Au nom de la sécurité

Durant le mois qui a suivi les attaques terroristes du 11 septembre sur le sol américain, l’administration de George W. Bush a déposé une série de propositions sous le terme vague de « législation antiterroriste ».
Deux lois ont ainsi abouti : la première, du Sénat, s’appelle « Uniting and Strengthening America Act » (USA, Unir et renforcer l’Amérique), et la seconde, celle de la Chambre des représentants, se nomme « Provide Appropriate ToolsRequired to Intercept and Obstruct Terrorism Act of 2001 » (PATRIOT, Fournir les outils pour intercepter et bloquer le terrorisme)… Le projet global, présenté par le procureur général John Ashcroft, visait clairement à accroître les moyens de contrôle et d’investigation des différentes agences gouvernementales, dont la police fédérale (FBI).
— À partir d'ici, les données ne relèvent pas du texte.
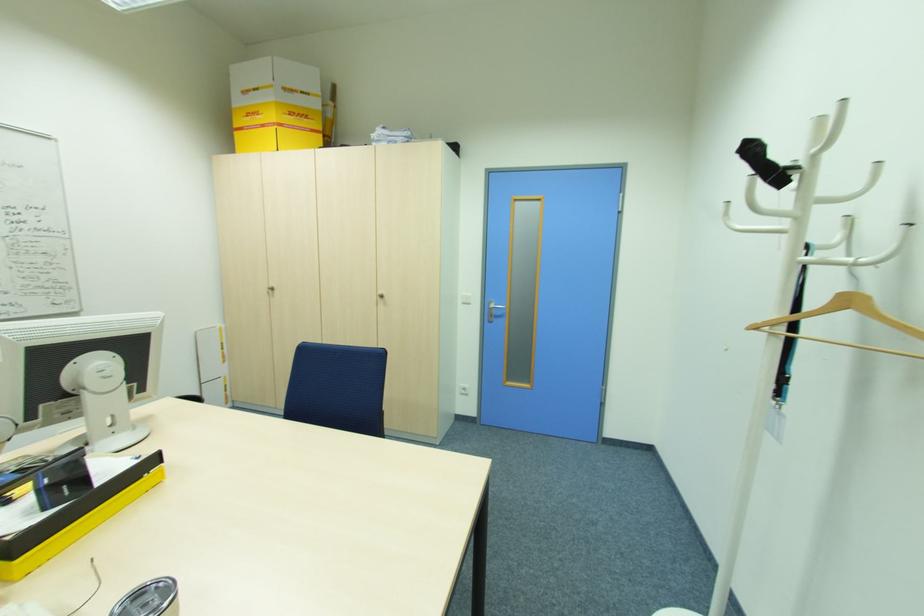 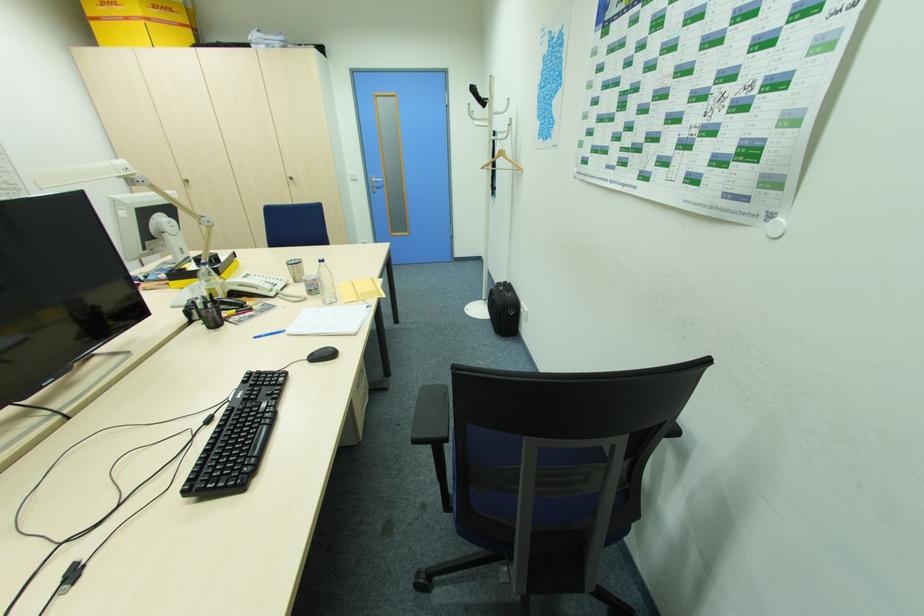 Where in the second image is the point corresponding to point 759,326 from the first image?

(485, 168) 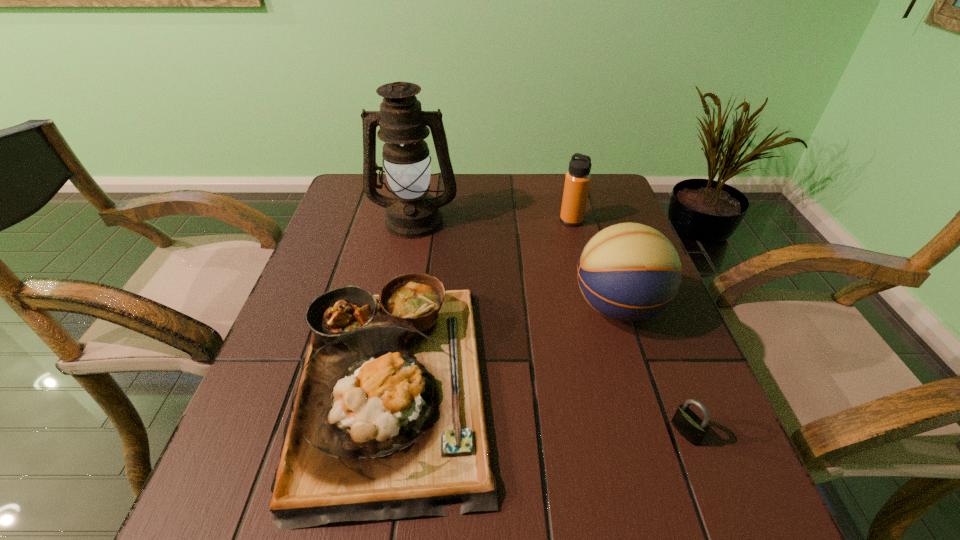 The width and height of the screenshot is (960, 540). What are the coordinates of `free space that satisfies the following two spatial constraints: 1. on the back side of the padlock; 2. on the patterned surface of the basketball` in the screenshot? It's located at (639, 307).

Find the location of `vacant area that satisfies the following two spatial constraints: 1. on the patterned surface of the padlock; 2. on the left side of the basketball`. vacant area that satisfies the following two spatial constraints: 1. on the patterned surface of the padlock; 2. on the left side of the basketball is located at coordinates pyautogui.click(x=658, y=432).

Find the location of `blank space that satisfies the following two spatial constraints: 1. on the back side of the padlock; 2. on the patterned surface of the basketball`. blank space that satisfies the following two spatial constraints: 1. on the back side of the padlock; 2. on the patterned surface of the basketball is located at coordinates (639, 307).

Where is `free space that satisfies the following two spatial constraints: 1. on the patterned surface of the basketball; 2. on the right side of the padlock`? free space that satisfies the following two spatial constraints: 1. on the patterned surface of the basketball; 2. on the right side of the padlock is located at coordinates (658, 432).

Where is `vacant space that satisfies the following two spatial constraints: 1. on the front side of the platter; 2. on the left side of the oil lamp`? vacant space that satisfies the following two spatial constraints: 1. on the front side of the platter; 2. on the left side of the oil lamp is located at coordinates (383, 382).

You are a GUI agent. You are given a task and a screenshot of the screen. Output one action in this format:
    pyautogui.click(x=<x>, y=<y>)
    Task: Click on the vacant point that satisfies the following two spatial constraints: 1. on the front side of the padlock; 2. on the left side of the thermos bottle
    The image size is (960, 540).
    Given the screenshot: What is the action you would take?
    pyautogui.click(x=628, y=432) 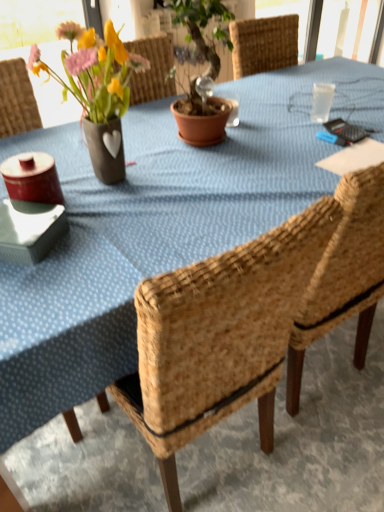 Question: Is matte ceramic vase at upper left shorter than woven wood chair at center?

Choices:
 (A) no
 (B) yes

Answer: (B)

Question: Can woven wood chair at center be found inside matte ceramic vase at upper left?

Choices:
 (A) no
 (B) yes

Answer: (A)

Question: Does matte ceramic vase at upper left have a smaller size compared to woven wood chair at center?

Choices:
 (A) yes
 (B) no

Answer: (A)

Question: Does matte ceramic vase at upper left turn towards woven wood chair at center?

Choices:
 (A) no
 (B) yes

Answer: (B)

Question: From a real-world perspective, is matte ceramic vase at upper left positioned over woven wood chair at center based on gravity?

Choices:
 (A) no
 (B) yes

Answer: (B)

Question: Does matte ceramic vase at upper left come behind woven wood chair at center?

Choices:
 (A) yes
 (B) no

Answer: (A)

Question: Considering the relative sizes of woven wood chair at center and matte ceramic vase at upper left in the image provided, is woven wood chair at center bigger than matte ceramic vase at upper left?

Choices:
 (A) no
 (B) yes

Answer: (B)

Question: From a real-world perspective, does woven wood chair at center stand above matte ceramic vase at upper left?

Choices:
 (A) no
 (B) yes

Answer: (A)

Question: Is woven wood chair at center shorter than matte ceramic vase at upper left?

Choices:
 (A) yes
 (B) no

Answer: (B)

Question: Is there a large distance between woven wood chair at center and matte ceramic vase at upper left?

Choices:
 (A) no
 (B) yes

Answer: (A)

Question: Can you confirm if woven wood chair at center is positioned to the right of matte ceramic vase at upper left?

Choices:
 (A) yes
 (B) no

Answer: (A)

Question: Does woven wood chair at center turn towards matte ceramic vase at upper left?

Choices:
 (A) yes
 (B) no

Answer: (A)

Question: Is woven wood chair at center inside or outside of matte ceramic vase at upper left?

Choices:
 (A) outside
 (B) inside

Answer: (A) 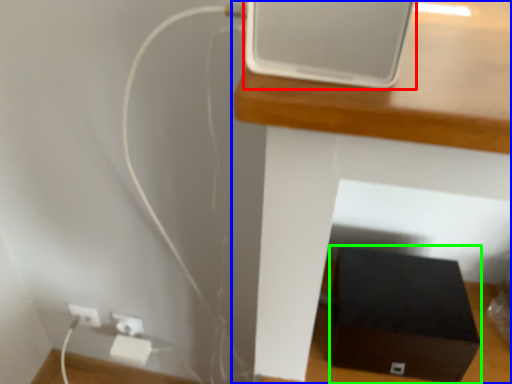 Question: Which is nearer to the ipod (highlighted by a red box)? furniture (highlighted by a blue box) or box (highlighted by a green box).

Choices:
 (A) furniture
 (B) box

Answer: (A) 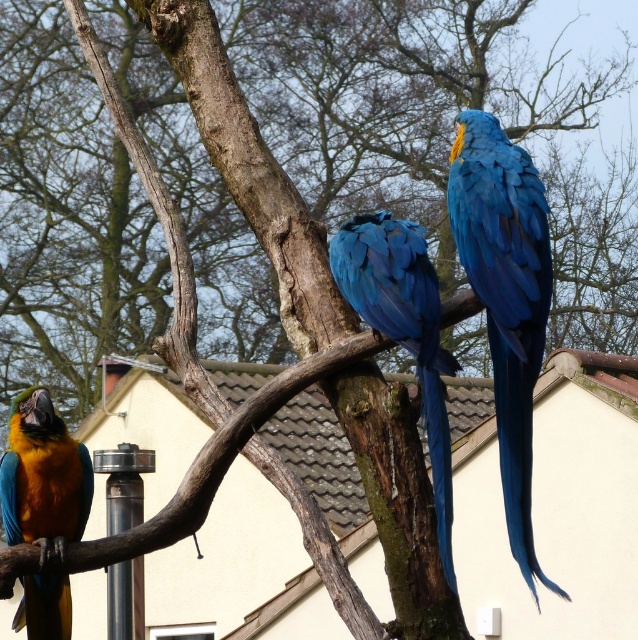 You are an ornithologist observing the macaws. You need to determine which parrot has a greater width between the blue glossy parrot at center and the matte blue parrot at left. Which one is wider?

The blue glossy parrot at center has a greater width than the matte blue parrot at left according to the description.

You are standing at a point 21 feet away from the point marked at coordinates (510, 528) in the image. If you want to move closer to that point, which direction should you walk relative to the tree branch where the macaws are perched?

The point marked at coordinates (510, 528) is 21.00 feet away from you. To move closer to it, you should walk towards the tree branch where the macaws are perched since the point is likely located near that area.

You are observing the scene and need to locate the blue glossy parrot at center. What are its coordinates according to the image grid?

The blue glossy parrot at center is located at point (x=403, y=330). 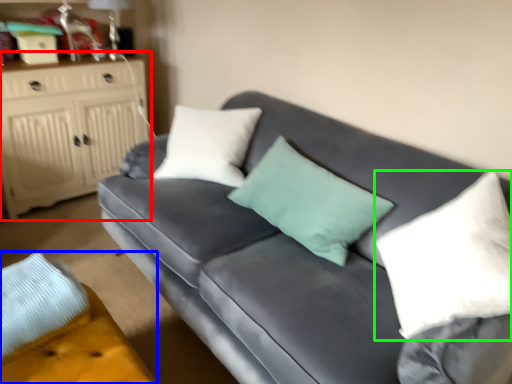 Question: Considering the real-world distances, which object is closest to cabinetry (highlighted by a red box)? footrest (highlighted by a blue box) or pillow (highlighted by a green box).

Choices:
 (A) footrest
 (B) pillow

Answer: (A) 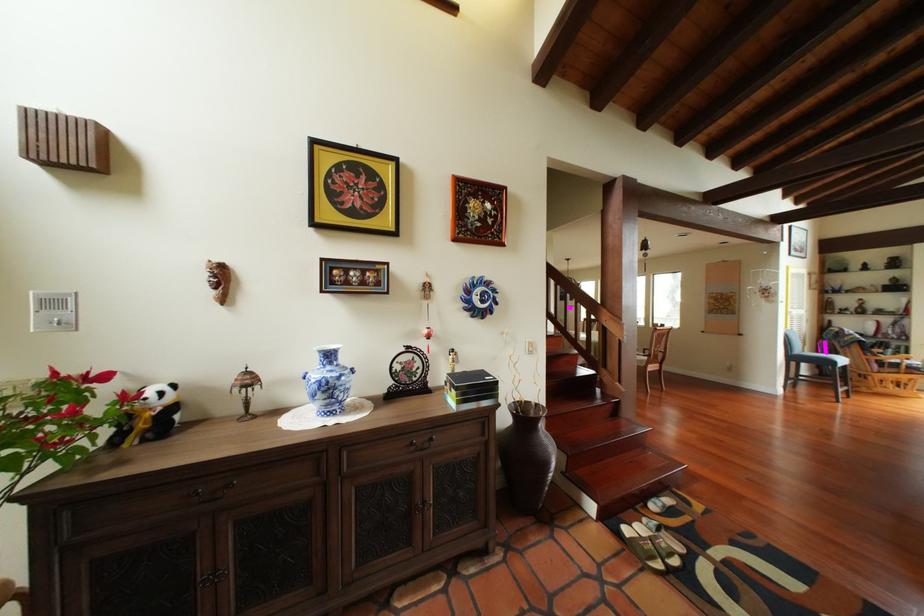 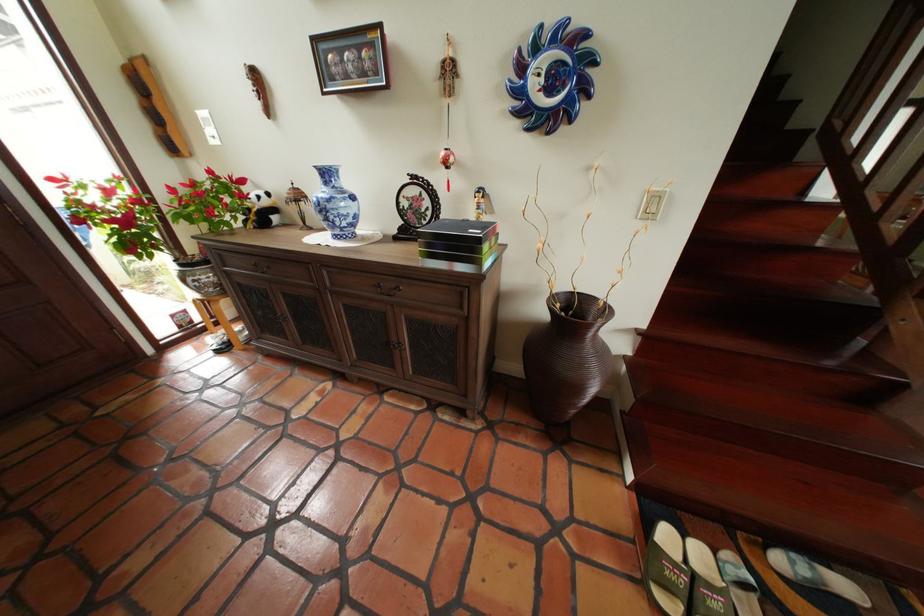 The point at (667, 505) is marked in the first image. Where is the corresponding point in the second image?

(806, 564) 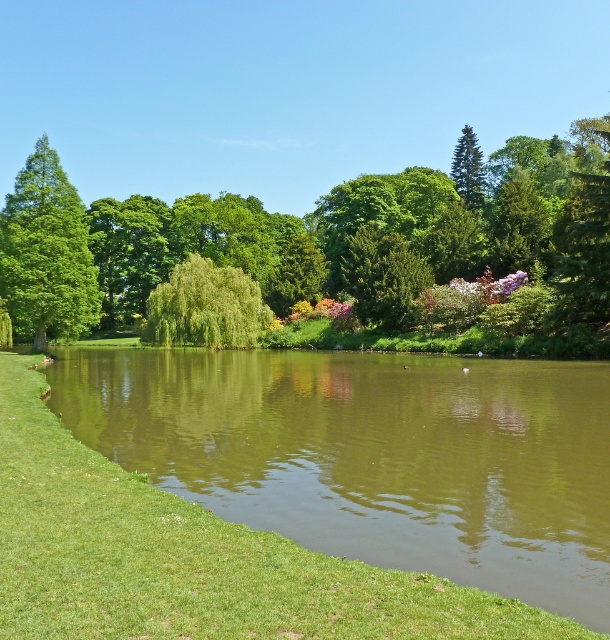 Question: Does green leafy tree at center lie behind green glossy tree at upper left?

Choices:
 (A) yes
 (B) no

Answer: (B)

Question: Does green glossy tree at upper left have a larger size compared to green leafy willow at center?

Choices:
 (A) yes
 (B) no

Answer: (A)

Question: Does green reflective water at center have a larger size compared to green glossy tree at upper left?

Choices:
 (A) yes
 (B) no

Answer: (B)

Question: Which object is positioned farthest from the green reflective water at center?

Choices:
 (A) green glossy tree at upper right
 (B) green leafy tree at center
 (C) green glossy tree at upper left

Answer: (A)

Question: Which point appears farthest from the camera in this image?

Choices:
 (A) (210, 342)
 (B) (9, 243)

Answer: (A)

Question: Which point appears closest to the camera in this image?

Choices:
 (A) (403, 248)
 (B) (462, 138)
 (C) (59, 230)
 (D) (184, 289)

Answer: (C) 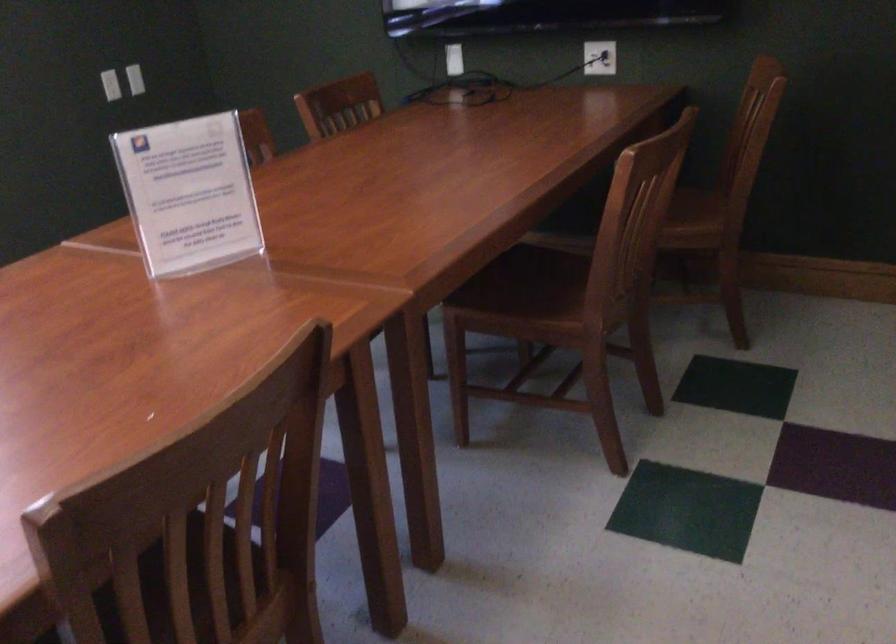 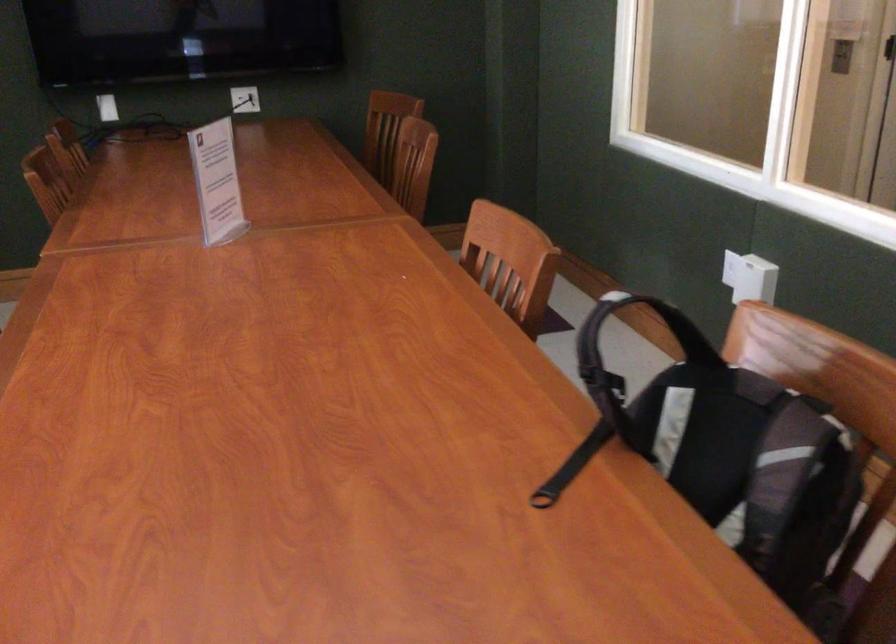 Find the pixel in the second image that matches (185,198) in the first image.

(217, 182) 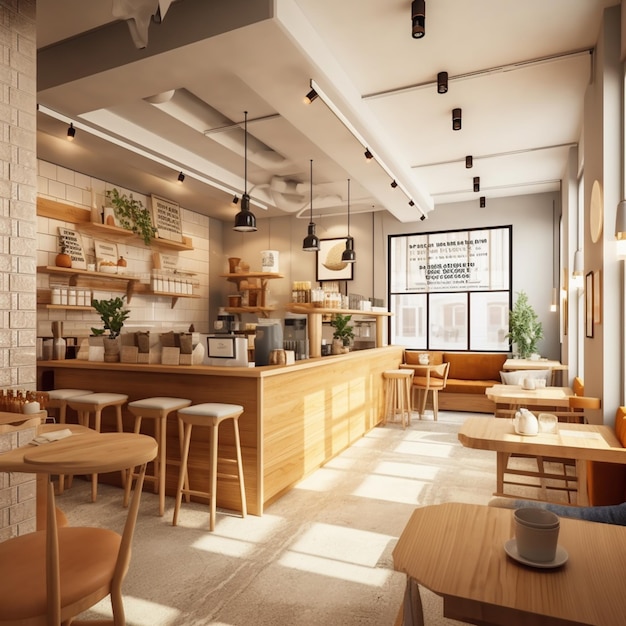 What are the coordinates of `stool` in the screenshot? It's located at (210, 413), (161, 404), (93, 398), (67, 394), (389, 374). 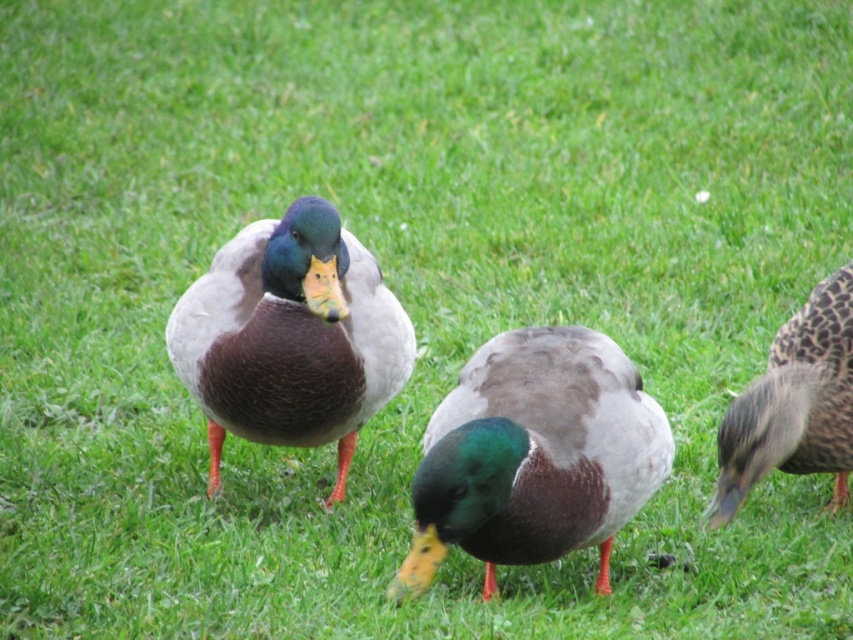 You are a birdwatcher observing the ducks in the scene. You notice the shiny brown duck at center and the brown speckled feathers at right. Which duck is positioned higher in the image?

The shiny brown duck at center is positioned higher than the brown speckled feathers at right.

In the scene shown: You are a wildlife photographer trying to capture a photo of the green glossy duck at center and the shiny brown duck at center. Which duck should you focus on if you want to photograph the taller one?

The shiny brown duck at center is taller than the green glossy duck at center, so you should focus on the shiny brown duck at center to photograph the taller one.

You are a photographer trying to capture a clear shot of the green glossy duck at center and the brown speckled feathers at right. Which duck will appear closer to the camera in your photo?

The green glossy duck at center will appear closer to the camera because it is positioned in front of the brown speckled feathers at right.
Selon le président du Comité sur le renseignement, Bob Graham (démocrate), ces agences sont en fait devenues « des extensions du Pentagone dans la guerre au terrorisme ».
Avec la bénédiction de l’autorité fédérale, police et agences de renseignements ont donc multiplié les surveillances (écoutes téléphoniques, sur Internet etc.) et les perquisitions sur toute personne soupçonnée de complot « destiné à influencer ou affecter la conduite du gouvernement ». Le quotidien français l’Humanité, dans son édition du 11 Octobre 2001, soulignait par ailleurs qu’un autre volet concerne plus précisément les immigrés. « Ceux-ci deviennent des suspects a priori : tout immigré pourra être détenu sans mandat et ne pourra avoir de recours devant la justice qu’en cas d’expulsion ». Leur sort est placé entre les mains d’une nouvelle institution, la Direction de la Sécurité intérieure, dirigée par un proche du président, Tom Ridge, ex-gouverneur de Pennsylvanie. Selon Le Monde Diplomatique (Janvier 2002), pas moins de 1 200 étrangers ont été arrêtés et plus de 600 restent incarcérés « sans jugement, sans même avoir été, pour nombre d’entre eux, présentés aux juges, et sans avoir eu la possibilité d’être assistés par un avocat ».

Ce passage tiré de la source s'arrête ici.